== Supplied data

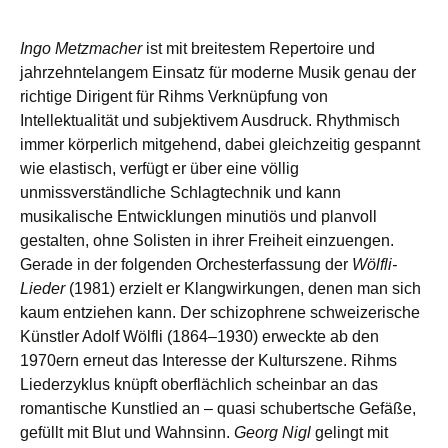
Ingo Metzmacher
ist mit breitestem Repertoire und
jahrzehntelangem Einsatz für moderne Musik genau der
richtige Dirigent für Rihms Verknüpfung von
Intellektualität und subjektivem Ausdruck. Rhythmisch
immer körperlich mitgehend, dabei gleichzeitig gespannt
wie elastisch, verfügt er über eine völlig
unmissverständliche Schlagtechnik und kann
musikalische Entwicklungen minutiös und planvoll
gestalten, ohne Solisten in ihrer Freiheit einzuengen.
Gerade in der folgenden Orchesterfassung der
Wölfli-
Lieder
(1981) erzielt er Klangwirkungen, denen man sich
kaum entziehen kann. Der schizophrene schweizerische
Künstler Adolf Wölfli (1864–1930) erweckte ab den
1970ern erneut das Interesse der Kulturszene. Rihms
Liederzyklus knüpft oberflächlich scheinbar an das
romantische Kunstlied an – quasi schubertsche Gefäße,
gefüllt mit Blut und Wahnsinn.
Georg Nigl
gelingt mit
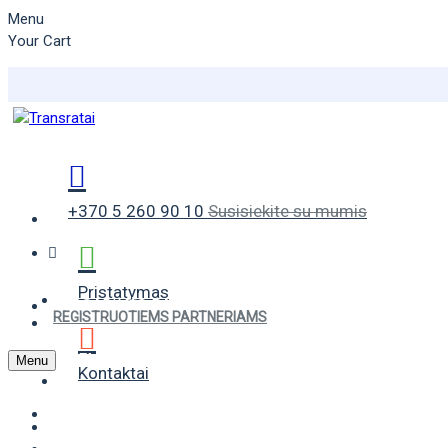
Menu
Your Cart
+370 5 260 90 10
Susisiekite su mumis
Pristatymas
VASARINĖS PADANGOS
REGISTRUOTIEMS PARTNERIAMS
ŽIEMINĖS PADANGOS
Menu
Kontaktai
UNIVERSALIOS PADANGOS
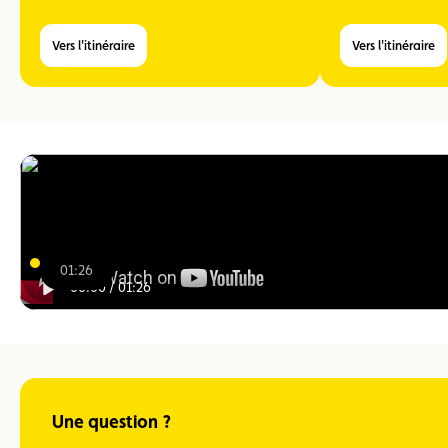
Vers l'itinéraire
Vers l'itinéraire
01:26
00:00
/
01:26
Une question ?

====
== Supplied data

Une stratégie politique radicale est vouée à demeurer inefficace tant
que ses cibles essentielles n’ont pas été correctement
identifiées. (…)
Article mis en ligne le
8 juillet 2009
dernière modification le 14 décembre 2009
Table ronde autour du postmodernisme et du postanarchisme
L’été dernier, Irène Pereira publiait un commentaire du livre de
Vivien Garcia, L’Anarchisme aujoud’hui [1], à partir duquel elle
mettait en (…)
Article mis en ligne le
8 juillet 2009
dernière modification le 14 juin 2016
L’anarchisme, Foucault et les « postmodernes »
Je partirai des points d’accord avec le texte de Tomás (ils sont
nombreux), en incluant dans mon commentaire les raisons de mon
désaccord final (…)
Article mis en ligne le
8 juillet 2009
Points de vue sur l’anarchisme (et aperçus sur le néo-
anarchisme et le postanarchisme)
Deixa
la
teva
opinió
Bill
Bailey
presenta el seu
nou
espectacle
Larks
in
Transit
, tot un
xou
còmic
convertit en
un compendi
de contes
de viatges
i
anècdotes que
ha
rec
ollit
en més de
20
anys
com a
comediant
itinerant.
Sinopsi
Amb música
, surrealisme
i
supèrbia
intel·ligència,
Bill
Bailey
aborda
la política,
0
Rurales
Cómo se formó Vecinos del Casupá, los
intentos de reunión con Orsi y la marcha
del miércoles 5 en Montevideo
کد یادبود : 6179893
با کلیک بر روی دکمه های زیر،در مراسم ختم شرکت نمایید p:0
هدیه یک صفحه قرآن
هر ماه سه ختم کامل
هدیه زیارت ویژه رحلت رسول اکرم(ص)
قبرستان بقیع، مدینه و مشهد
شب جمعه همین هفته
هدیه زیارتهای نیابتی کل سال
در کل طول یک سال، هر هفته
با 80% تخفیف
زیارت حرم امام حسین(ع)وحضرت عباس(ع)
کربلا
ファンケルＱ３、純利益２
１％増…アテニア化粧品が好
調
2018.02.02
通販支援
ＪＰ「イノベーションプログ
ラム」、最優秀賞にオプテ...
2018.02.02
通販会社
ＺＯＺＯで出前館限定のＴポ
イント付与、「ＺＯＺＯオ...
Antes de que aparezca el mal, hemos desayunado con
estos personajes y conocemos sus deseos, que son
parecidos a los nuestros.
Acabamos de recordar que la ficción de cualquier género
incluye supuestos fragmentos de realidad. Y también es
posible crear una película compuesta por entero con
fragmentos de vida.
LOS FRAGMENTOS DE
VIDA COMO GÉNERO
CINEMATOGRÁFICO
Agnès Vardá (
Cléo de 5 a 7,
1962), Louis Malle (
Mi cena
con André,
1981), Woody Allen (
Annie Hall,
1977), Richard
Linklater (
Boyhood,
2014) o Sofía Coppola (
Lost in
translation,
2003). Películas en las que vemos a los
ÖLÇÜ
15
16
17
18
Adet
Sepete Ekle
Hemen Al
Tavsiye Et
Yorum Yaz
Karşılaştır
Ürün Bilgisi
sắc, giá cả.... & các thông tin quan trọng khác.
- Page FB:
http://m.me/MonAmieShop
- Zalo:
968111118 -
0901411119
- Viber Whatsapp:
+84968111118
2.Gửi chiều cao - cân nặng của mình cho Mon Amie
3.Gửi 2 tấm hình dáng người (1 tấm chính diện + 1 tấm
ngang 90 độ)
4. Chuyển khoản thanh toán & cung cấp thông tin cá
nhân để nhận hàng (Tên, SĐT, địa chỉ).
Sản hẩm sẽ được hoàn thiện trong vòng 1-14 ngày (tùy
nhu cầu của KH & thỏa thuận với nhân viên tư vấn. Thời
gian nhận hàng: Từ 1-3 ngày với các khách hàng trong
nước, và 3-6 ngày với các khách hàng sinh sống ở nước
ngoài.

====
== Supplied data

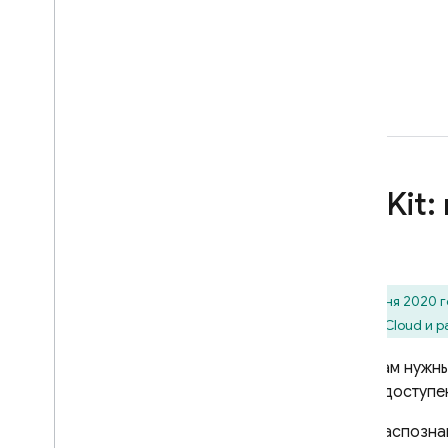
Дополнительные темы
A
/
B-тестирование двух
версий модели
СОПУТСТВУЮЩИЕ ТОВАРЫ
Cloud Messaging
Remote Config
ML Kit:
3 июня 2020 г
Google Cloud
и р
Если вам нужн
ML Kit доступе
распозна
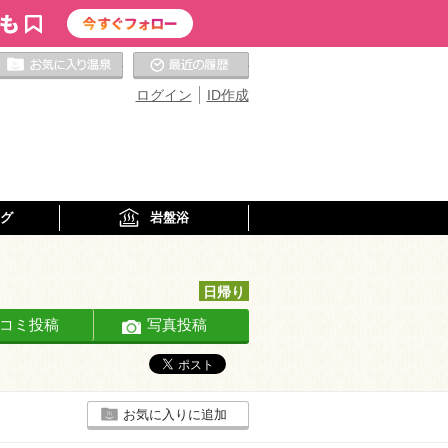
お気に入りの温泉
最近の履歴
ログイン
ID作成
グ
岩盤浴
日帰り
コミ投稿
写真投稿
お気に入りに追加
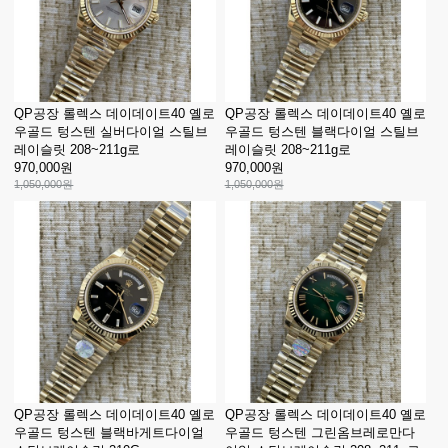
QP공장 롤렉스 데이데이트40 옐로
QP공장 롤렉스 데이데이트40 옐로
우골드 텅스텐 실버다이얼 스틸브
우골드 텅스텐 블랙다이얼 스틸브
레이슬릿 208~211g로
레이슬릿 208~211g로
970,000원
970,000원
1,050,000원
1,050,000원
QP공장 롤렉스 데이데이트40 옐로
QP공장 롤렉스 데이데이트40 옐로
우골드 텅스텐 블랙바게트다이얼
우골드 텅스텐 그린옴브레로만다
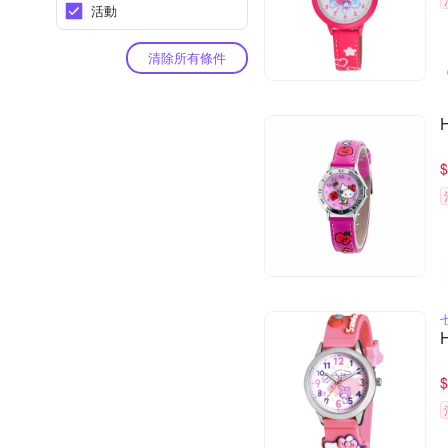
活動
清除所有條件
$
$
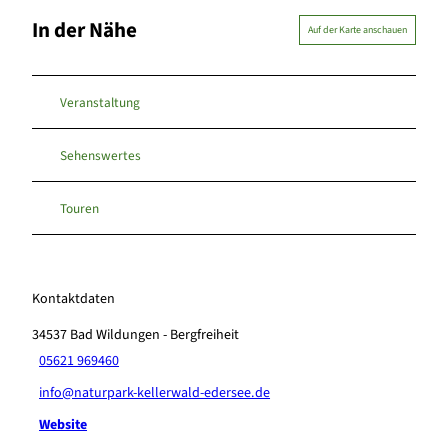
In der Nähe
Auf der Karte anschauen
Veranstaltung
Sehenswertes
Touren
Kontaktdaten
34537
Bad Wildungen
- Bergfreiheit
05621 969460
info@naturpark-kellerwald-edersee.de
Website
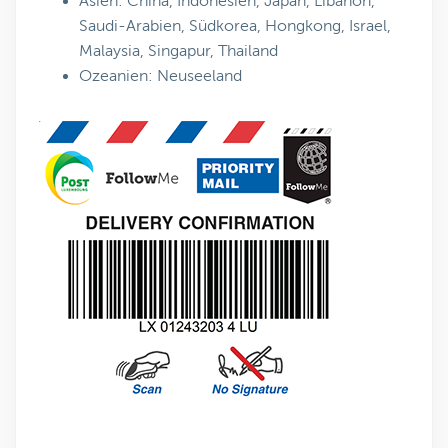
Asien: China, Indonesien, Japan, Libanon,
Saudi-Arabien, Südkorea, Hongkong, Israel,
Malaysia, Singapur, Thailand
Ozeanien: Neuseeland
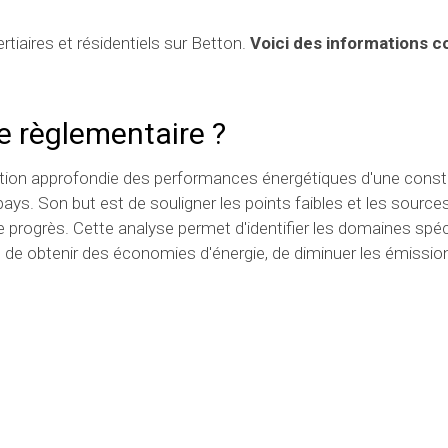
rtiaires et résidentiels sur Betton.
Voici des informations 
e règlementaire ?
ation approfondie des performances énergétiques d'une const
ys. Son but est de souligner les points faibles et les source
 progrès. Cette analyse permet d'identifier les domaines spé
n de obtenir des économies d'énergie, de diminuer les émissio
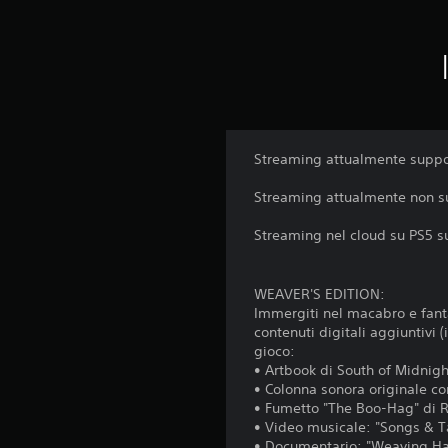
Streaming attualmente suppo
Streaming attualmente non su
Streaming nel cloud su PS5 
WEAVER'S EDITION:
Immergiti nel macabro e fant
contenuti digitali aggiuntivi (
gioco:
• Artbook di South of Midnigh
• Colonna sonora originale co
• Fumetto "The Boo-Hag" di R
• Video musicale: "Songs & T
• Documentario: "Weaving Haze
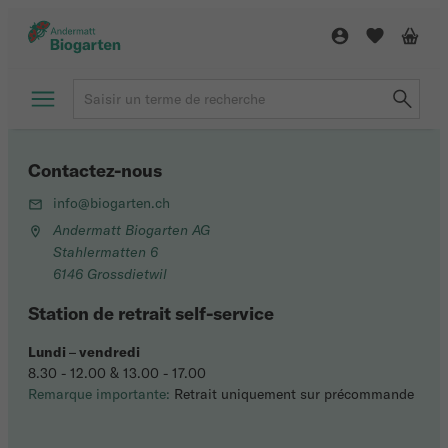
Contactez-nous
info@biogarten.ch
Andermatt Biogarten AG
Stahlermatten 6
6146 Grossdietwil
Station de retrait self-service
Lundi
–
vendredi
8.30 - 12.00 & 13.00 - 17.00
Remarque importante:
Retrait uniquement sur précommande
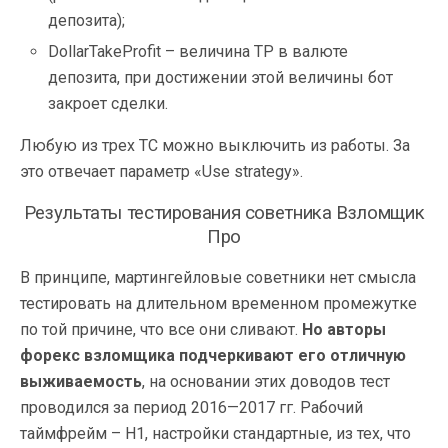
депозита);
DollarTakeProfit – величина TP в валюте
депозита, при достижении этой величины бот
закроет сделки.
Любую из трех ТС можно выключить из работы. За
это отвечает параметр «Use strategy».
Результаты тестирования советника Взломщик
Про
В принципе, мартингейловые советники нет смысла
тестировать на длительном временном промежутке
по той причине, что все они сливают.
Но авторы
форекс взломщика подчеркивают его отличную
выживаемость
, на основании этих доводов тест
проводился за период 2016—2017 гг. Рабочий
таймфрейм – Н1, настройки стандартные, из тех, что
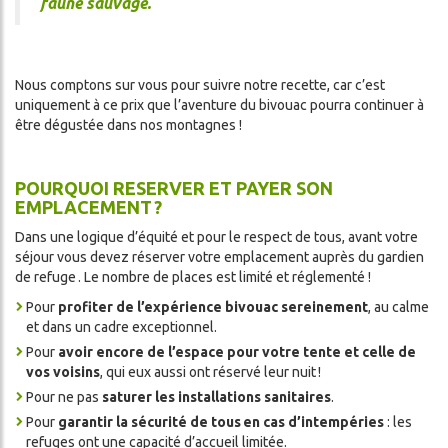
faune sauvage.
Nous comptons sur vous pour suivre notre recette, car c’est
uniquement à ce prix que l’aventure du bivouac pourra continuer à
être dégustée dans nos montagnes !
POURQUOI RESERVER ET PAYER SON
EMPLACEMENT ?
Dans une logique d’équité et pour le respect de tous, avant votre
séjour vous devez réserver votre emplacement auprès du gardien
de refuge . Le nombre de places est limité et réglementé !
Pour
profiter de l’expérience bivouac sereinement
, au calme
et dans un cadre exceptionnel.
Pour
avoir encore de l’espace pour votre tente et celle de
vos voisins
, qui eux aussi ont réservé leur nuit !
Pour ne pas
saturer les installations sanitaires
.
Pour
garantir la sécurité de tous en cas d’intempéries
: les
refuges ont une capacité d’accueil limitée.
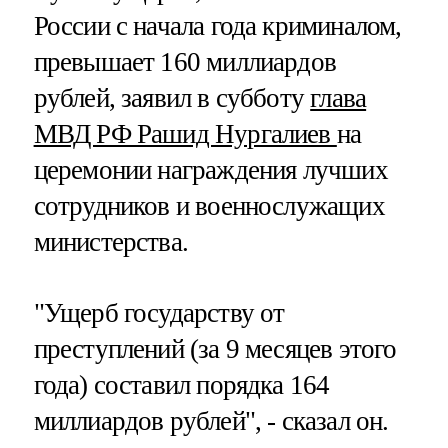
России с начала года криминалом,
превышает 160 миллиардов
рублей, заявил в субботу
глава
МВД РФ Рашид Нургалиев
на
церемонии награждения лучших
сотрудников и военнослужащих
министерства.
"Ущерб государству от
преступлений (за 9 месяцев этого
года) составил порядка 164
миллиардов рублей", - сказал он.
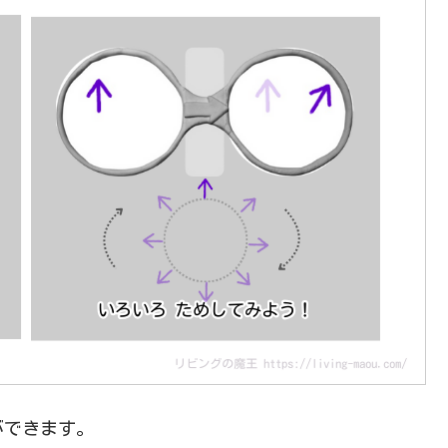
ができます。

====

• _What is required_
Among the lines above, find those carrying the word "commentaire" and copy them out.

• _Output for this exercise_
L’été dernier, Irène Pereira publiait un commentaire du livre de
nombreux), en incluant dans mon commentaire les raisons de mon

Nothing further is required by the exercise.